:: Task details ::
The task requires restating, word for word, the lines of the entries below from the one containing "e-commerce, as well as innovations and new" through the final one, both included.

:: Given information ::

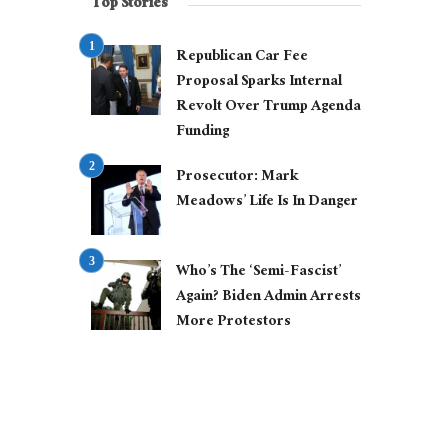
Top Stories
Republican Car Fee
Proposal Sparks Internal
Revolt Over Trump Agenda
Funding
Prosecutor: Mark
Meadows’ Life Is In Danger
Who’s The ‘Semi-Fascist’
Again? Biden Admin Arrests
More Protestors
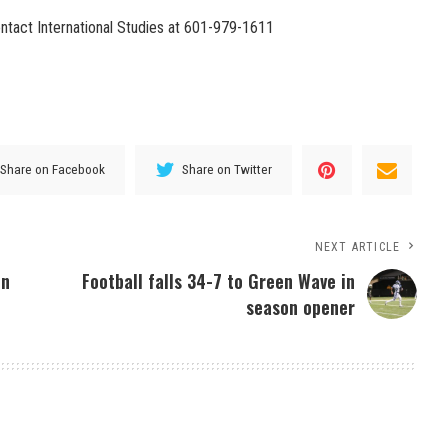
ntact International Studies at 601-979-1611
Share on Facebook
Share on Twitter
NEXT ARTICLE
on
Football falls 34-7 to Green Wave in
season opener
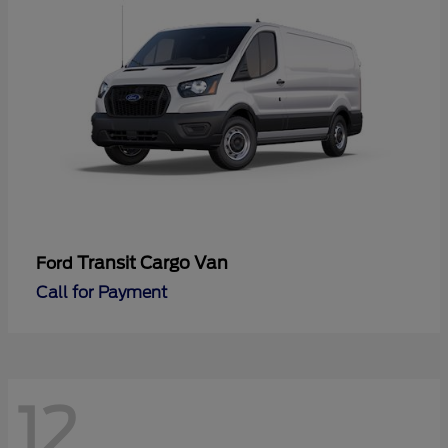
Transit Cargo Van
Ford
Call for Payment
12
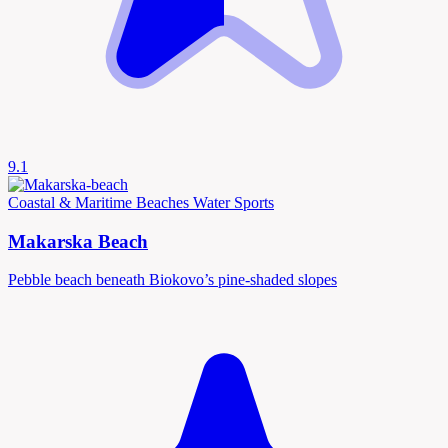
9.1
Coastal & Maritime
Beaches
Water Sports
Makarska Beach
Pebble beach beneath Biokovo’s pine-shaded slopes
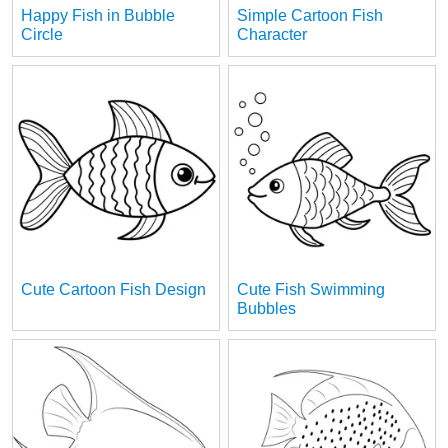
Happy Fish in Bubble
Simple Cartoon Fish
Circle
Character
Cute Cartoon Fish Design
Cute Fish Swimming
Bubbles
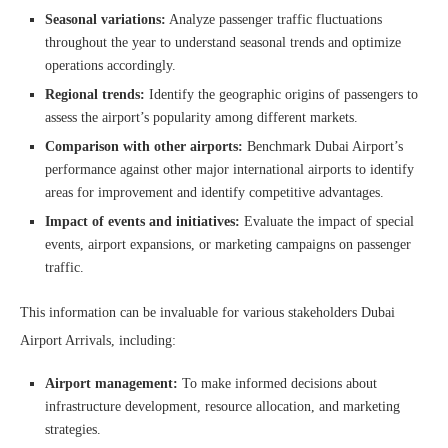
Seasonal variations:
Analyze passenger traffic fluctuations
throughout the year to understand seasonal trends and optimize
operations accordingly.
Regional trends:
Identify the geographic origins of passengers to
assess the airport’s popularity among different markets.
Comparison with other airports:
Benchmark Dubai Airport’s
performance against other major international airports to identify
areas for improvement and identify competitive advantages.
Impact of events and initiatives:
Evaluate the impact of special
events, airport expansions, or marketing campaigns on passenger
traffic.
This information can be invaluable for various stakeholders Dubai
Airport Arrivals, including:
Airport management:
To make informed decisions about
infrastructure development, resource allocation, and marketing
strategies.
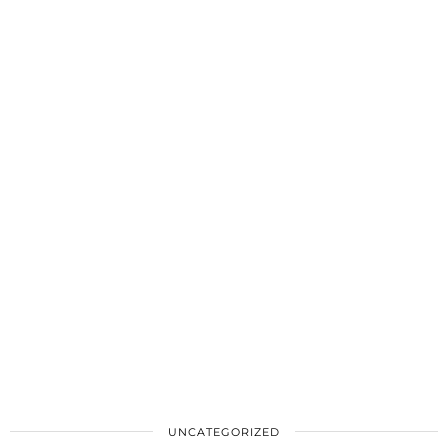
UNCATEGORIZED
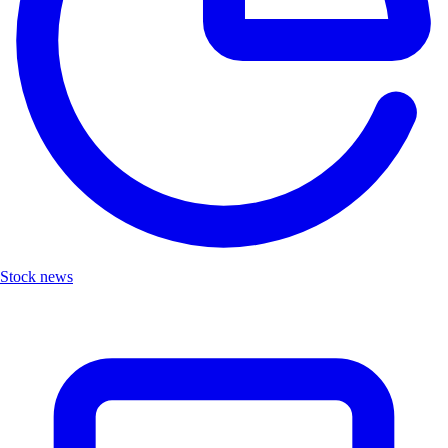
Stock news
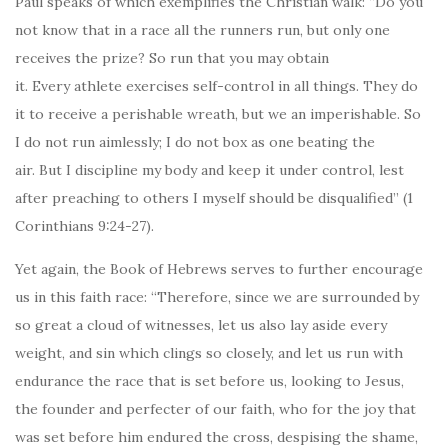
Paul speaks of which exemplifies the Christian walk: “Do you
not know that in a race all the runners run, but only one
receives the prize? So run that you may obtain
it. Every athlete exercises self-control in all things. They do
it to receive a perishable wreath, but we an imperishable. So
I do not run aimlessly; I do not box as one beating the
air. But I discipline my body and keep it under control, lest
after preaching to others I myself should be disqualified” (1
Corinthians 9:24-27).
Yet again, the Book of Hebrews serves to further encourage
us in this faith race: “Therefore, since we are surrounded by
so great a cloud of witnesses, let us also lay aside every
weight, and sin which clings so closely, and let us run with
endurance the race that is set before us, looking to Jesus,
the founder and perfecter of our faith, who for the joy that
was set before him endured the cross, despising the shame,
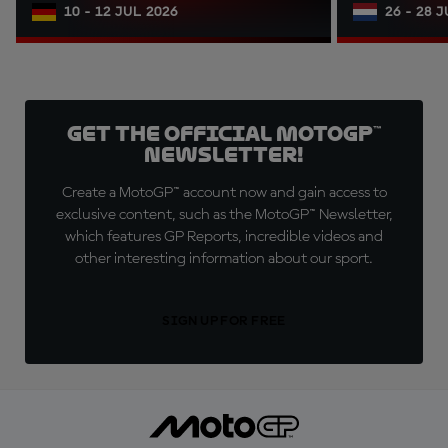
10 - 12 JUL 2026
26 - 28 
Get the official MotoGP™
Newsletter!
Create a MotoGP™ account now and gain access to
exclusive content, such as the MotoGP™ Newsletter,
which features GP Reports, incredible videos and
other interesting information about our sport.
SIGN UP FOR FREE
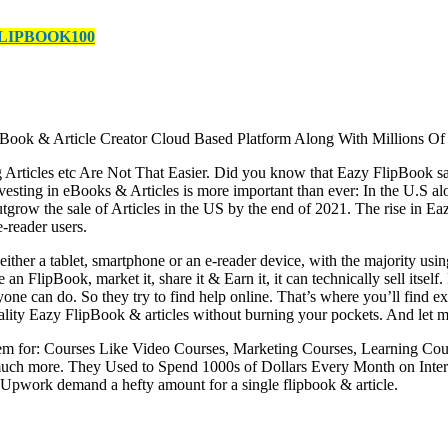
LIPBOOK100
k & Article Creator Cloud Based Platform Along With Millions Of
icles etc Are Not That Easier. Did you know that Eazy FlipBook sales 
vesting in eBooks & Articles is more important than ever: In the U.S 
outgrow the sale of Articles in the US by the end of 2021. The rise i
e-reader users.
her a tablet, smartphone or an e-reader device, with the majority usi
an FlipBook, market it, share it & Earn it, it can technically sell itsel
veryone can do. So they try to find help online. That’s where you’ll find
quality Eazy FlipBook & articles without burning your pockets. And let me 
em for: Courses Like Video Courses, Marketing Courses, Learning Cour
much more. They Used to Spend 1000s of Dollars Every Month on Intera
 Upwork demand a hefty amount for a single flipbook & article.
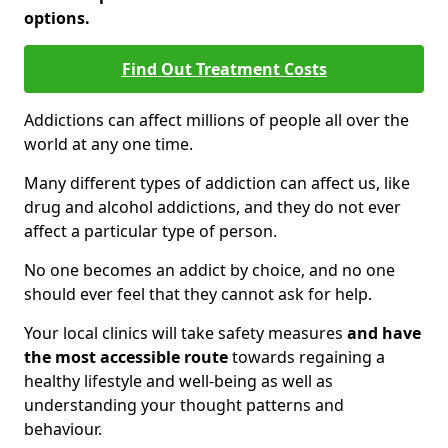
options.
Find Out Treatment Costs
Addictions can affect millions of people all over the
world at any one time.
Many different types of addiction can affect us, like
drug and alcohol addictions, and they do not ever
affect a particular type of person.
No one becomes an addict by choice, and no one
should ever feel that they cannot ask for help.
Your local clinics will take safety measures
and have
the most accessible route
towards regaining a
healthy lifestyle and well-being as well as
understanding your thought patterns and
behaviour.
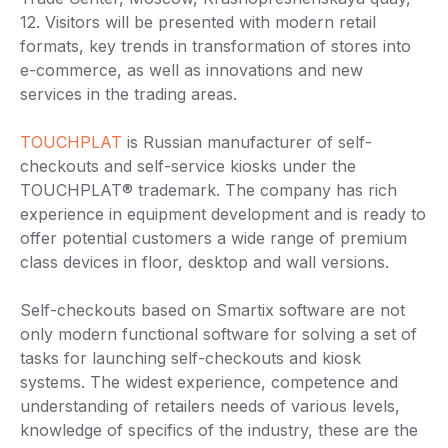
12. Visitors will be presented with modern retail
formats, key trends in transformation of stores into
e-commerce, as well as innovations and new
services in the trading areas.
TOUCHPLAT
is Russian manufacturer of self-
checkouts and self-service kiosks under the
TOUCHPLAT® trademark. The company has rich
experience in equipment development and is ready to
offer potential customers a wide range of premium
class devices in floor, desktop and wall versions.
Self-checkouts based on Smartix software are not
only modern functional software for solving a set of
tasks for launching self-checkouts and kiosk
systems. The widest experience, competence and
understanding of retailers needs of various levels,
knowledge of specifics of the industry, these are the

:: Answer ::
e-commerce, as well as innovations and new
services in the trading areas.
TOUCHPLAT
is Russian manufacturer of self-
checkouts and self-service kiosks under the
TOUCHPLAT® trademark. The company has rich
experience in equipment development and is ready to
offer potential customers a wide range of premium
class devices in floor, desktop and wall versions.
Self-checkouts based on Smartix software are not
only modern functional software for solving a set of
tasks for launching self-checkouts and kiosk
systems. The widest experience, competence and
understanding of retailers needs of various levels,
knowledge of specifics of the industry, these are the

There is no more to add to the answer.